# l2tpd not listening

## ravenq

Heh, probably something very simple, but I've been following the instructions at https://forums.gentoo.org/viewtopic-t-324500-highlight-klips.html to set up a VPN server, however when I start the l2tp daemon, it doesn't appear to be listening on port 1701 (or any port for that matter, checked this using both nmap and telnet).

All my config files match up with the ones in that howto. Any suggestions? (Or any additional info needed? I'm running on the ~x86 build, so versions match up with the current ~packages).

----------

## dashnu

l2tpd is udp. try nmap -sU localhost

----------

## ravenq

*nod* I've tried that already dashnu, it still doesn't come up, although ports 4500 and 500 are both open in UDP.

----------

## dashnu

hmm tail your log file to see what it says on start up .. then paste it here.
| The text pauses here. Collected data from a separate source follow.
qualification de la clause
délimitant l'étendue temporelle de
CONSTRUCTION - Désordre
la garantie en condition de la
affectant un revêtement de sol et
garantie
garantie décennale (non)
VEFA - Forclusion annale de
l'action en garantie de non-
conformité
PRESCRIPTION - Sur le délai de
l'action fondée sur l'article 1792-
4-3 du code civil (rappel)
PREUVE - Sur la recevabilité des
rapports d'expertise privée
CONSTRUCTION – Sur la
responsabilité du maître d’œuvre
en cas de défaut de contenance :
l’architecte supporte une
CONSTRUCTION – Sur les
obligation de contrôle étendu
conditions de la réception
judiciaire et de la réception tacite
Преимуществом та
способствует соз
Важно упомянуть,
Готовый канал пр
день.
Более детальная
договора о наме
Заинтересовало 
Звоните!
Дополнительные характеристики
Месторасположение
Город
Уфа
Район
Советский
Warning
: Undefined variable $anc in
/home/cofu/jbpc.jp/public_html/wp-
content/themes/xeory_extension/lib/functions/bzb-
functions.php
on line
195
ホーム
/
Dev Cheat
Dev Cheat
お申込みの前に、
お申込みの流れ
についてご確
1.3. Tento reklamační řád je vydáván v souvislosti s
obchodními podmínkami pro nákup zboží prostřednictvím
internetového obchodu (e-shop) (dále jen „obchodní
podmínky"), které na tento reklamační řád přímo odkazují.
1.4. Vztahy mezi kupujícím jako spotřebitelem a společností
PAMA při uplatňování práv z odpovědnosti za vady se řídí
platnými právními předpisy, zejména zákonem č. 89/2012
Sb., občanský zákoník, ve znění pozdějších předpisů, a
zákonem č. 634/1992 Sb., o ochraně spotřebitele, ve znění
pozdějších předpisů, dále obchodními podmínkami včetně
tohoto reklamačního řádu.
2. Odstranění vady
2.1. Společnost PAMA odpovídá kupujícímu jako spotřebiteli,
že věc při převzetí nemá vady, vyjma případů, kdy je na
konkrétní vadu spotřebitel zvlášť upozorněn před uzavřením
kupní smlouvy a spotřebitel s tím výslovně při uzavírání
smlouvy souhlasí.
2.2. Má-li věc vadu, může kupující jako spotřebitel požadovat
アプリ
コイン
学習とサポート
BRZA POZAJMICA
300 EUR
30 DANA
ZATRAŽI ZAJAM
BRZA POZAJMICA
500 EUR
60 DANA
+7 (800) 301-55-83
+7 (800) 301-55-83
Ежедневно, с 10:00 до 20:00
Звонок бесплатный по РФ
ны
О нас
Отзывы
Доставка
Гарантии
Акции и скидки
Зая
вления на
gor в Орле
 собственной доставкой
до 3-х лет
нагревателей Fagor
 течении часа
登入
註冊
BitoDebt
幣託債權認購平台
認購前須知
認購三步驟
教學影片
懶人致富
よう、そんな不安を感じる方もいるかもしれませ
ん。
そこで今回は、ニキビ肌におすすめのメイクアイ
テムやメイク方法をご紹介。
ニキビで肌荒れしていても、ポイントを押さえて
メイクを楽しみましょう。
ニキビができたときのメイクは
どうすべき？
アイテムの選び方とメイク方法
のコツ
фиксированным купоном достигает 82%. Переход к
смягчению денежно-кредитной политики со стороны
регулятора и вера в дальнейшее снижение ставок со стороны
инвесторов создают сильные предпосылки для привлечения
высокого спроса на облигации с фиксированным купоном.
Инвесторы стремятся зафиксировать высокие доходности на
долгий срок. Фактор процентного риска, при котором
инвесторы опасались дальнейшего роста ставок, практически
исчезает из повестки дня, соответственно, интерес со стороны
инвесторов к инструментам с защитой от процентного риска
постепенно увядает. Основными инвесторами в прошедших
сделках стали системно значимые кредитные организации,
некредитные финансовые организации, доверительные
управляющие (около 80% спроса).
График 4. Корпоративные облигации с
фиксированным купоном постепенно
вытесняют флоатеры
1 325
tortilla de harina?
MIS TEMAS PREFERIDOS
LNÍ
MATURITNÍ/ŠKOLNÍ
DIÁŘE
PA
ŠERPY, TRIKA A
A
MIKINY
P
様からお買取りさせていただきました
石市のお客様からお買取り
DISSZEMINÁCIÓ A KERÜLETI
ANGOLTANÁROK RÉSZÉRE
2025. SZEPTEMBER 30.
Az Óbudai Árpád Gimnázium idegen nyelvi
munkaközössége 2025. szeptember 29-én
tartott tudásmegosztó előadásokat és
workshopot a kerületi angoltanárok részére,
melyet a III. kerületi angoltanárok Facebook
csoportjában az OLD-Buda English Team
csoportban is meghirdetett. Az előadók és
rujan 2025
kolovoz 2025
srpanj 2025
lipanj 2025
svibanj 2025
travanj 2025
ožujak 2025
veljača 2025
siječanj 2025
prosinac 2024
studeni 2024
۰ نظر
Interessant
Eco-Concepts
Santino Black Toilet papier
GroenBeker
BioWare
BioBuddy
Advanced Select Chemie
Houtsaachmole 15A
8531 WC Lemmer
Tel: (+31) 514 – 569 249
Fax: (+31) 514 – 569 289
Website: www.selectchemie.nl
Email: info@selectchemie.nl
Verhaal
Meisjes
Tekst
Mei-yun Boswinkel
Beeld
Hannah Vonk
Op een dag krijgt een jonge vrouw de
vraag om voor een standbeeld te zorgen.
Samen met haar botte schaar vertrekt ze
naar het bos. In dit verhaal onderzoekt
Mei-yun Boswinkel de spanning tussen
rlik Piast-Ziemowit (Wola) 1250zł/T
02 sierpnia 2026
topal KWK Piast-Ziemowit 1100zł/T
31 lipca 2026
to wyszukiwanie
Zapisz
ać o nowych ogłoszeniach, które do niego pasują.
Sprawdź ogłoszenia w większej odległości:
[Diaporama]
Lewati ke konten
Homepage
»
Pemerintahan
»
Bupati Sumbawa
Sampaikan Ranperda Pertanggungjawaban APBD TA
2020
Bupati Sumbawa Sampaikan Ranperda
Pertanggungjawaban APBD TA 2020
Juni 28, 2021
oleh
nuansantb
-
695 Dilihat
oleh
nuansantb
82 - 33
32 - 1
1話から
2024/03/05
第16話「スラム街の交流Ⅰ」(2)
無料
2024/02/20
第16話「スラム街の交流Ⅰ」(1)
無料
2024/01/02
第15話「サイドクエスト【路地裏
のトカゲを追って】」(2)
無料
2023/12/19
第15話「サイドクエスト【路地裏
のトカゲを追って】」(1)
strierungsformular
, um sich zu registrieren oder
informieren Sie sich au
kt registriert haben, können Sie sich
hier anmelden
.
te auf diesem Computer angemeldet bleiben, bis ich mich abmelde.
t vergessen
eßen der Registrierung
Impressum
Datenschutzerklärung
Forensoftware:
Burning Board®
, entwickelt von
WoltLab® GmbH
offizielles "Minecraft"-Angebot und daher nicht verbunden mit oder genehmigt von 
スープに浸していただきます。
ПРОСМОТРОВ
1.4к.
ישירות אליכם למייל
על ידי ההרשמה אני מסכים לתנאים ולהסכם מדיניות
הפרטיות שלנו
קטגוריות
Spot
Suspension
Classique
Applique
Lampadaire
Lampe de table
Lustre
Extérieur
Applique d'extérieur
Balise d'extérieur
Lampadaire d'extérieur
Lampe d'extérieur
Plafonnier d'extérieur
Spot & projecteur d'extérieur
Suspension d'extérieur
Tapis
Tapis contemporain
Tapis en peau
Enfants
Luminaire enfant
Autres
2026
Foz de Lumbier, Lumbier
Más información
I use syslog-ng and my log for that is in syslog i think.

----------

## ravenq

These are the only lines my log file (/var/log/messages) has logged regarding l2tpd:

Jul 14 01:53:11 Xi l2tpd[11145]: This binary does not support kernel L2TP.

Jul 14 01:53:11 Xi l2tpd[11146]: l2tpd version 0.69 started on Xi PID:11146

Jul 14 01:53:11 Xi l2tpd[11146]: Linux version 2.6.12-gentoo-r4 on a i686, listening on IP address 192.168.0.1, port 1701

----------

## ravenq

Also, as a side note, I don't have a /var/log/secure log file, which seems to be where most IPSec messages are supposed to go. Could that be part of the problem? Or a side effect of another one?

----------

## dashnu

try this version net-dialup/l2tpd-0.70_pre20031121 

Lets not worry about the logs..

----------

## ravenq

That's the version I'm using already.

----------

## ravenq

*frowns* Just realised, the logs are stating a different version, aren't they? That's odd... in any case, doing an 'emerge search l2tpd' confirms that I do in fact have 0.70_pre20031121 installed.

----------

## dashnu

i have no idea what is going on.. I would make sure your cflags are ok and remove it and remerge it.

----------